> _GIVEN DATA_:
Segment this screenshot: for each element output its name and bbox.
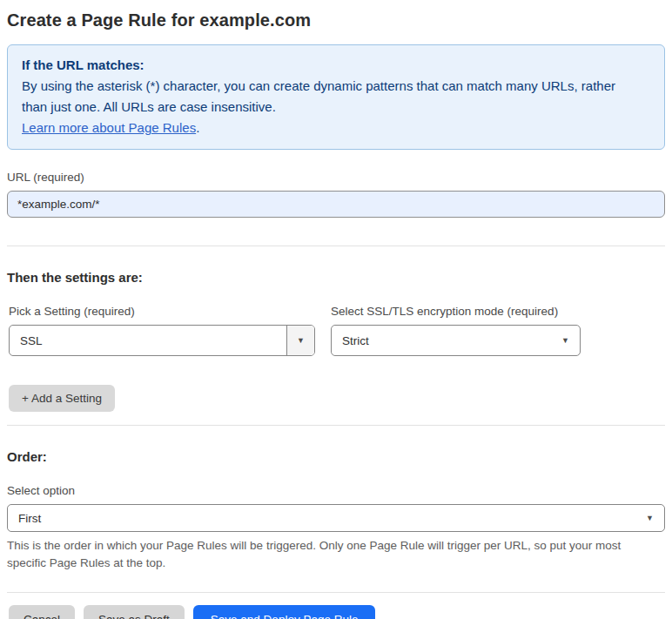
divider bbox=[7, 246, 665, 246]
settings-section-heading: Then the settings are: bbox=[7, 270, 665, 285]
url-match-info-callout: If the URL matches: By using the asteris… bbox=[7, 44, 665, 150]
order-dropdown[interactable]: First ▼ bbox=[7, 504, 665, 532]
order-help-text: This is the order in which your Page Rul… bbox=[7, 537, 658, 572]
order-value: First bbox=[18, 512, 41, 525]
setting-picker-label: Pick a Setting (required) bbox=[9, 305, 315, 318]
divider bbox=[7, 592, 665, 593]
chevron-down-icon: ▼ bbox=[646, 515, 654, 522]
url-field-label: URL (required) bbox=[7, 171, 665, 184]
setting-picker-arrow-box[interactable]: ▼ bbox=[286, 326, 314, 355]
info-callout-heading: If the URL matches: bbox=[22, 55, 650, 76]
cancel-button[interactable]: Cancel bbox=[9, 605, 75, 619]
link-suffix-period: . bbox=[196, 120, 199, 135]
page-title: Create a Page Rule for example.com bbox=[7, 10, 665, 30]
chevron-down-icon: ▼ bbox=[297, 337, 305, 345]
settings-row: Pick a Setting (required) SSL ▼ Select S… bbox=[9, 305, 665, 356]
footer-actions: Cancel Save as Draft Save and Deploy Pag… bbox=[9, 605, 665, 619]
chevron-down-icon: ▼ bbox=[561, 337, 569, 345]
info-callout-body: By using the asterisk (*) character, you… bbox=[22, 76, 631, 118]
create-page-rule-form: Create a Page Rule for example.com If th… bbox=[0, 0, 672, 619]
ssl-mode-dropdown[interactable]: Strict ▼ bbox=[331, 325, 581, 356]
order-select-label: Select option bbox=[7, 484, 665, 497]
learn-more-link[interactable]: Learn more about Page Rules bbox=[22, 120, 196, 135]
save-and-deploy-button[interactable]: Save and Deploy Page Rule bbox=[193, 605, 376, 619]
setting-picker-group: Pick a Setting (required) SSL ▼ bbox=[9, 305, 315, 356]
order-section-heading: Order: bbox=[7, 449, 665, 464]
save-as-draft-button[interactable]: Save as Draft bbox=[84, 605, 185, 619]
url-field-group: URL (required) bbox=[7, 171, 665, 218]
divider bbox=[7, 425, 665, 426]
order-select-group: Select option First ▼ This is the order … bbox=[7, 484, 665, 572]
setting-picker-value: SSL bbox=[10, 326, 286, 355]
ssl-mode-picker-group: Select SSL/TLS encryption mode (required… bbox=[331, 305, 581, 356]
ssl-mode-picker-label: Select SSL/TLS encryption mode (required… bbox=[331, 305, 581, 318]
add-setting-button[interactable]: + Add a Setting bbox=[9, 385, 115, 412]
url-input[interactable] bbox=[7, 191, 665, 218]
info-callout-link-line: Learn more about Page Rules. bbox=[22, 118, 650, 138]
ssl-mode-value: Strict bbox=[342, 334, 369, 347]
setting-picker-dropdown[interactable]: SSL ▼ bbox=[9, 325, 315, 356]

---

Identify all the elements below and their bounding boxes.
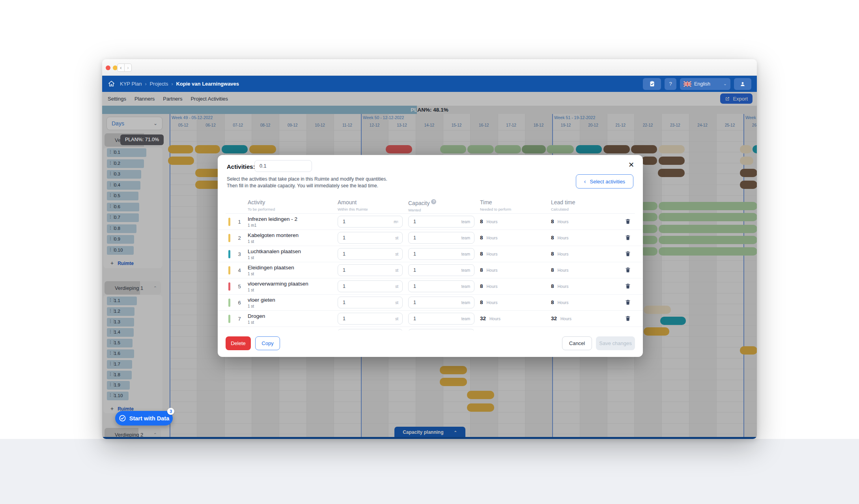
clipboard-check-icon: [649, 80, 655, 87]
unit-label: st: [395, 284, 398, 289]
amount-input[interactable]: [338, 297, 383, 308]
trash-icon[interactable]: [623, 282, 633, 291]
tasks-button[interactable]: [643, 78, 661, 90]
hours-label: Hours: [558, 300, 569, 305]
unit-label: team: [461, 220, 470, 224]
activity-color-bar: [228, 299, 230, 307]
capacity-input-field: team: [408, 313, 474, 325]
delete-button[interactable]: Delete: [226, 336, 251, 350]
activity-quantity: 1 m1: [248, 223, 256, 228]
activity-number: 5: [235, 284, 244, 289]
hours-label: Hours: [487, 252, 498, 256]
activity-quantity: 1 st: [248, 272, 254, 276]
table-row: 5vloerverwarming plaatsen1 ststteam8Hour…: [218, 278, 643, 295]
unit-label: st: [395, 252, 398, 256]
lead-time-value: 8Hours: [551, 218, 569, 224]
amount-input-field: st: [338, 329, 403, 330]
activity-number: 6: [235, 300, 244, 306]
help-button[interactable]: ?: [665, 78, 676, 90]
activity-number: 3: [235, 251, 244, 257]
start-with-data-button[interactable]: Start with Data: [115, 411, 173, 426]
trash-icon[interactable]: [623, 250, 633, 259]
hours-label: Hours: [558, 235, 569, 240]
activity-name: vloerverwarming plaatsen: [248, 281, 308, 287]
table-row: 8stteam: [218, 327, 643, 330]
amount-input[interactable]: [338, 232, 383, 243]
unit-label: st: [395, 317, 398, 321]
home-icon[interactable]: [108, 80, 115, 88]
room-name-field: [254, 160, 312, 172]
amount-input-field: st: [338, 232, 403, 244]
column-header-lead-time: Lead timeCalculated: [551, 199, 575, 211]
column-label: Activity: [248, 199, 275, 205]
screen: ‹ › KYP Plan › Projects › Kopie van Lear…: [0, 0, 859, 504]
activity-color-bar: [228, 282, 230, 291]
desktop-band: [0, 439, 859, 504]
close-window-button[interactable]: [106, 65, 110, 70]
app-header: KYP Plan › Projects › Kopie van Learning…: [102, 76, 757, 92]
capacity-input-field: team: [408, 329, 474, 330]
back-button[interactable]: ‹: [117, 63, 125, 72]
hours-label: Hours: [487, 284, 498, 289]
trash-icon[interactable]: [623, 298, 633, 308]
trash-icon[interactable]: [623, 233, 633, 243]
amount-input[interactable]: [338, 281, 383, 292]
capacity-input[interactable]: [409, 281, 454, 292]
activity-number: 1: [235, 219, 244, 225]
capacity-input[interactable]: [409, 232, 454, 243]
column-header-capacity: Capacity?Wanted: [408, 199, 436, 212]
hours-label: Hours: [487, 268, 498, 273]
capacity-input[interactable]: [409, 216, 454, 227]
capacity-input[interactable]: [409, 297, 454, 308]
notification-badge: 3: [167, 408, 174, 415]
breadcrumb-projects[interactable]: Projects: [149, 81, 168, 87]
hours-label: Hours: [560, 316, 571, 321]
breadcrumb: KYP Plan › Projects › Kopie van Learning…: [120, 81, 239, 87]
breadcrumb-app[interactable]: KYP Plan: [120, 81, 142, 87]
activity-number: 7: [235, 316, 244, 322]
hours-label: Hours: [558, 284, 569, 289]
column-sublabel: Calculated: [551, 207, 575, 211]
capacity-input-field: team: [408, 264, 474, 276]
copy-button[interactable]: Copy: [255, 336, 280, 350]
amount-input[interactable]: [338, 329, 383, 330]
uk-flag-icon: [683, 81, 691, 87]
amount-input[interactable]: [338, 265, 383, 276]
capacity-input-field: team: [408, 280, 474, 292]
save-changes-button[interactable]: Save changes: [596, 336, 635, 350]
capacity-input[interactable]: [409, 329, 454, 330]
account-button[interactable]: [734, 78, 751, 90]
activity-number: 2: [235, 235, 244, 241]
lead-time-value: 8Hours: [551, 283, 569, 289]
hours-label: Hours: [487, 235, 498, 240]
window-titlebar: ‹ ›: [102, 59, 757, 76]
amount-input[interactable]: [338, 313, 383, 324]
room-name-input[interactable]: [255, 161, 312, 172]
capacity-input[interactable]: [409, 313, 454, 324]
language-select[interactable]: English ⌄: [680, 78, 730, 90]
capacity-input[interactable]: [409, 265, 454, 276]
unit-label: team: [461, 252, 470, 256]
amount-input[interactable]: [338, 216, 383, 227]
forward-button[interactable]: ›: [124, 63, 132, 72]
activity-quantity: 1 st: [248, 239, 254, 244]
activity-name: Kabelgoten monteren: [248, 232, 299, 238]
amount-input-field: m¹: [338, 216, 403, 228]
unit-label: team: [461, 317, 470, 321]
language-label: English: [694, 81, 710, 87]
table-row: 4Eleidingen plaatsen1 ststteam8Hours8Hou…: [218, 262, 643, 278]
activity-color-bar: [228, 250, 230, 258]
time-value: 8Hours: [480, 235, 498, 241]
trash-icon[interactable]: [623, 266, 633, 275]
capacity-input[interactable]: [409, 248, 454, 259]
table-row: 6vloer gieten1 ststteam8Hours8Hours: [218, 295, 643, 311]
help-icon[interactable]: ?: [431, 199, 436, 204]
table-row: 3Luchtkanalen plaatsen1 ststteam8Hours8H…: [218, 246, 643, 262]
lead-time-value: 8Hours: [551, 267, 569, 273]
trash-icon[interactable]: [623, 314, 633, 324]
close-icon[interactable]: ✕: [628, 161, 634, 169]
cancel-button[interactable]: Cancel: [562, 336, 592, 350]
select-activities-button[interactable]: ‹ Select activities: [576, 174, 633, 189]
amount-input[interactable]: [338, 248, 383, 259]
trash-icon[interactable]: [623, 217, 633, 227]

---

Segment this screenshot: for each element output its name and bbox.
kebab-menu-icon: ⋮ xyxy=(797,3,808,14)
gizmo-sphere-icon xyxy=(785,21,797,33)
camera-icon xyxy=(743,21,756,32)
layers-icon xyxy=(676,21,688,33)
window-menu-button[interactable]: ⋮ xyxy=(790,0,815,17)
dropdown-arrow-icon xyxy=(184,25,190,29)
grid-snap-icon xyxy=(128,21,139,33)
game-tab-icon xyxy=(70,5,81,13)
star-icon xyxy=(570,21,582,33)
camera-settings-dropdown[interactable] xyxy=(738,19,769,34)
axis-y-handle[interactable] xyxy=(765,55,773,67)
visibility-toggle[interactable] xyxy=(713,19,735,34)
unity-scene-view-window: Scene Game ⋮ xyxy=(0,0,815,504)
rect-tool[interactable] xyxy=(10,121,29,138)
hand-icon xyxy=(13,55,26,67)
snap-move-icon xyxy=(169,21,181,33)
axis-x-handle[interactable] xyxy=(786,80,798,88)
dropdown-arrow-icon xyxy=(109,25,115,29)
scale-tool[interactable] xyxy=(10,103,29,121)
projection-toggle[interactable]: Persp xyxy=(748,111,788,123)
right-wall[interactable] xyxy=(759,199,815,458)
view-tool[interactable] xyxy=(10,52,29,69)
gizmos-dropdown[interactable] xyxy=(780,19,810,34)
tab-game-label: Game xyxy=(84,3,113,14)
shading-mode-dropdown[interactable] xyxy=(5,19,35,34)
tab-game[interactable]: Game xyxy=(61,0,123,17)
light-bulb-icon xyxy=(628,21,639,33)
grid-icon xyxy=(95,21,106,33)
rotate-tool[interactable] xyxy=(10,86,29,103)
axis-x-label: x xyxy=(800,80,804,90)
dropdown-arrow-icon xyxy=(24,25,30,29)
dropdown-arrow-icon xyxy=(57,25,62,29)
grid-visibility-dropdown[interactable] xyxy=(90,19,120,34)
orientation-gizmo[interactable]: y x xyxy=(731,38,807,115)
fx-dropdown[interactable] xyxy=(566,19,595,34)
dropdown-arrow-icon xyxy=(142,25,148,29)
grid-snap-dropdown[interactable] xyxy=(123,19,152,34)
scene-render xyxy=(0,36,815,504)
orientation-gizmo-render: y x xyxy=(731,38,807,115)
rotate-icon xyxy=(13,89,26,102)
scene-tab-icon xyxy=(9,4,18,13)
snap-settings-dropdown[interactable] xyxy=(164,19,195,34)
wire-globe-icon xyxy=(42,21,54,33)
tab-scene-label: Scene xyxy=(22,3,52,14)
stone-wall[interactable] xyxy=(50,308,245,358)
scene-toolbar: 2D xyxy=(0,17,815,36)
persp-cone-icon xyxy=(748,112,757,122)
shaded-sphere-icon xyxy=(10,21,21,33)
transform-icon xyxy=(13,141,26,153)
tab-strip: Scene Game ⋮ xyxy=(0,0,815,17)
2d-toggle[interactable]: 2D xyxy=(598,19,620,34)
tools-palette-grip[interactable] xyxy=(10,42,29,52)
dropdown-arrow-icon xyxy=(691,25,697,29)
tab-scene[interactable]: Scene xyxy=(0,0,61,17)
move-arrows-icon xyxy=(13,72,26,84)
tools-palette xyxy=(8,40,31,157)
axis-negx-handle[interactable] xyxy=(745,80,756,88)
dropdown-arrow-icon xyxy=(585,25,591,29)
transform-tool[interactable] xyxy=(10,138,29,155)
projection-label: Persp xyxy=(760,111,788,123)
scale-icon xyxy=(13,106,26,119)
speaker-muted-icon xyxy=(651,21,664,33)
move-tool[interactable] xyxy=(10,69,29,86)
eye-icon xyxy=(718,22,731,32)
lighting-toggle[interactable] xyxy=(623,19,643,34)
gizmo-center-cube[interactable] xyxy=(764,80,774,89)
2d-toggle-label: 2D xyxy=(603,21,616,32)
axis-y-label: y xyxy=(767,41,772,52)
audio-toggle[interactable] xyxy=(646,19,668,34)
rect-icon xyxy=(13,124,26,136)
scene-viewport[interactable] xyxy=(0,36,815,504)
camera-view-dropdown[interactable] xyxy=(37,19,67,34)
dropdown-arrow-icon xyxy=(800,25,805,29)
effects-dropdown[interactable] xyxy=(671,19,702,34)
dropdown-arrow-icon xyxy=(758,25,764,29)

> _EXERCISE AIM_: The expected answer is every line in the data above that carries the string "example".

> _REPLY_:
page-title: Create a Page Rule for example.com bbox=[7, 10, 665, 30]
create-page-rule-form: Create a Page Rule for example.com If th… bbox=[0, 0, 672, 619]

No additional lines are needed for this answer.